Yale New Haven Hospital v. Orlins, No. Cv6-10396 (May 12, 1992)

1992 Conn. Super. Ct. 4387, 7 Conn. Super. Ct. 679
CourtConnecticut Superior Court
DecidedMay 12, 1992
DocketNo. CV6-10396
StatusUnpublished

This text of 1992 Conn. Super. Ct. 4387 (Yale New Haven Hospital v. Orlins, No. Cv6-10396 (May 12, 1992)) is published on Counsel Stack Legal Research, covering Connecticut Superior Court primary law. Counsel Stack provides free access to over 12 million legal documents including statutes, case law, regulations, and constitutions.

Bluebook
Yale New Haven Hospital v. Orlins, No. Cv6-10396 (May 12, 1992), 1992 Conn. Super. Ct. 4387, 7 Conn. Super. Ct. 679 (Colo. Ct. App. 1992).

Opinion

[EDITOR'S NOTE: This case is unpublished as indicated by the issuing court.] MEMORANDUM OF DECISION RE MOTION TO CITE IN ADDITIONAL DEFENDANTS Should defendants in a collection action be permitted to cite in the plaintiff's attorneys in order to assert against them a claim under the Fair Debt Collection Practices Act, 15 U.S.C. § 1692 et seq.? This court concludes that the defendants should not.

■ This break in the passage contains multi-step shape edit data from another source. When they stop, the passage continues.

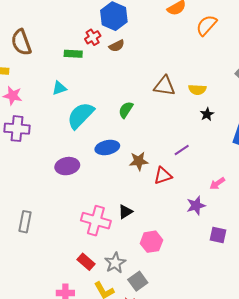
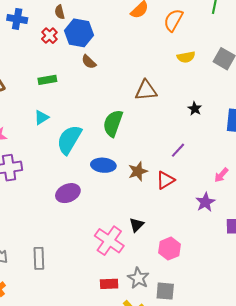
red cross: (93, 37) -> (49, 36), moved
brown semicircle: (117, 46) -> (89, 62), turned 84
yellow semicircle: (197, 90) -> (186, 57), moved
green semicircle: (126, 110) -> (113, 123), size x1.5
blue ellipse: (107, 148) -> (103, 165), turned 30
pink cross: (96, 221) -> (109, 241), turned 32
red rectangle: (86, 262) -> (109, 284), turned -30
gray square: (138, 281) -> (165, 291), turned -36

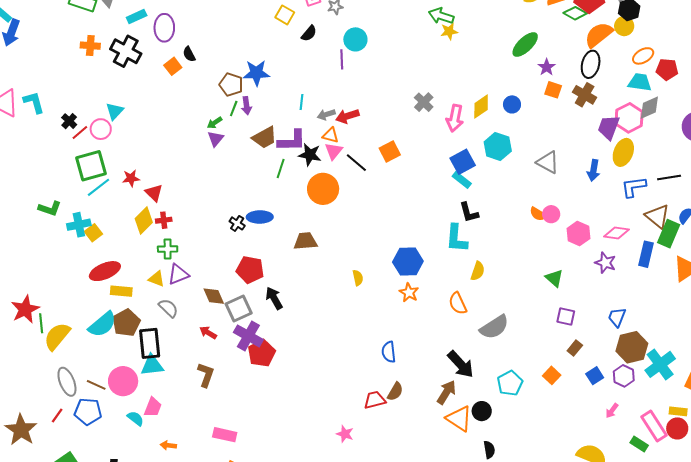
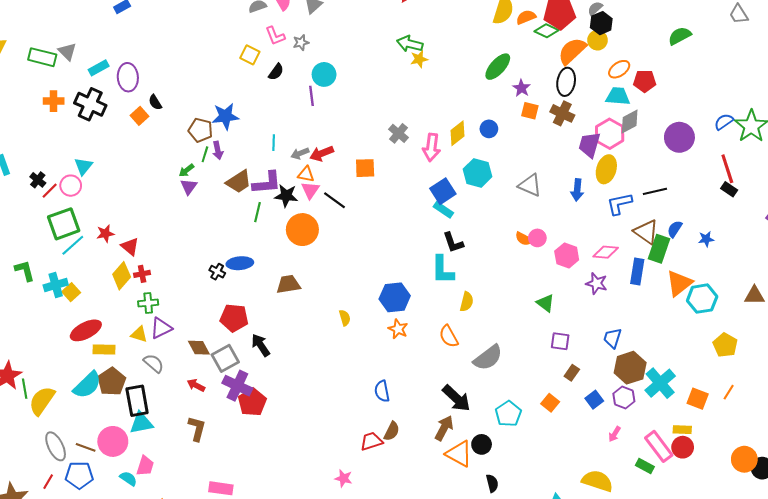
orange square: (390, 151) -> (365, 168), moved, turned 30
green L-shape: (50, 209) -> (25, 271), turned -120

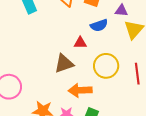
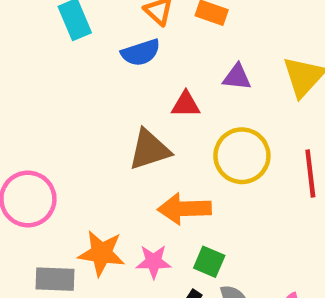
purple triangle: (121, 11) -> (237, 77), moved
blue semicircle: (99, 25) -> (141, 53), moved

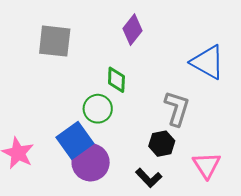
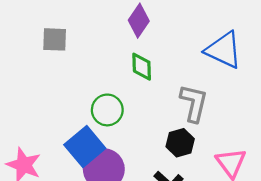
gray square: (55, 41) -> (55, 39), size x0.7
green diamond: (116, 80) -> (142, 67), moved

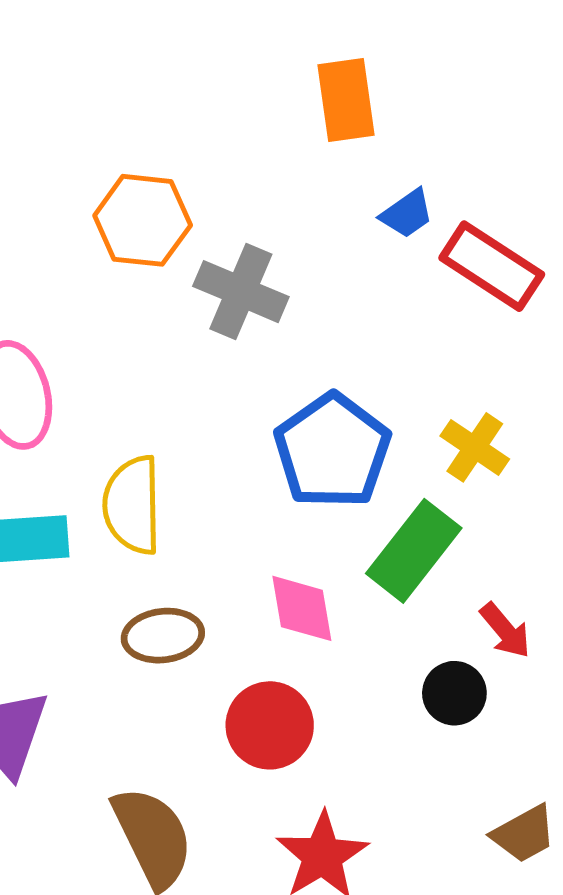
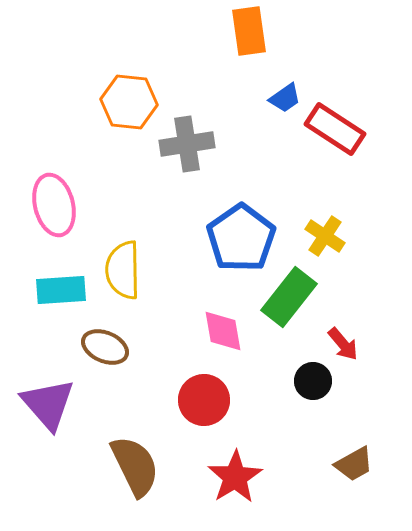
gray cross: (241, 292) -> (187, 144), turned -32
brown ellipse: (163, 636) -> (105, 347), moved, turned 30

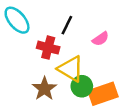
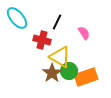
pink semicircle: (101, 39) -> (84, 33), turned -88
brown star: (44, 89) -> (52, 73), moved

The plaintiff brought a "small claims" action in superior court seeking damages for medical services it allegedly rendered. The defendants successfully moved to transfer the action to the regular docket of the superior court. Thereafter the defendants filed an answer, a special defense of payment, and "set offs and counterclaims." The first count of the set offs and counterclaims alleges that the plaintiff's attorneys or those attorneys' agents or employees committed acts concerning the defendants' alleged debt which violate the Fair Debt Collection Practices Act,15 U.S.C. § 1692 et seq. Since those attorneys are not now parties to this action, the defendants have moved to cite in those attorneys as additional defendants, pursuant to Practice Book 102 and General Statutes 52-110.

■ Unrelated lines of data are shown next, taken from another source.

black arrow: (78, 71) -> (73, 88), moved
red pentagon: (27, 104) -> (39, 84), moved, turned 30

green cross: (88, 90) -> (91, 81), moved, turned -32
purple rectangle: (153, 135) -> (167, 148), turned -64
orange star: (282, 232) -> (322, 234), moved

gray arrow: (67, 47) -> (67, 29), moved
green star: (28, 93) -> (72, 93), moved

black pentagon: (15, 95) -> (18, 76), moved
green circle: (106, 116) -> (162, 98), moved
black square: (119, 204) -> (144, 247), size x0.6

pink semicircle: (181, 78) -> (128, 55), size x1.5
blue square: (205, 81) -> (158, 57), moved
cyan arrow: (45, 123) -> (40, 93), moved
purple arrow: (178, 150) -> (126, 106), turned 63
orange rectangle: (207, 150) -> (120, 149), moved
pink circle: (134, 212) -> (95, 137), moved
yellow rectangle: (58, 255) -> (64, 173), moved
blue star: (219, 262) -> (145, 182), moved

Not surprisingly the plaintiff opposes the defendants' motion. The plaintiff argues that "citing in . . . the attorney for the [p]laintiff would unduly confuse and complicate the issues that are to be proven and adjudicated upon." Moreover, the plaintiff claims that "the citing in of the [p]laintiff's attorneys will greatly prejudice the [p]laintiff because if allowed the [p]laintiff would have to engage additional counsel to represent it on the underlying collection action thus causing it undue delay and extensive cost for the otherwise routine lawsuit to recover payment for medical services." The court agrees.

Practice Book 102 provides: "When a counterclaim raises questions affecting the interests of third parties, the defendant may, and if required by the court shall, cause such parties to be summoned in as parties to such suit." General Statutes 52-110 is virtually identical.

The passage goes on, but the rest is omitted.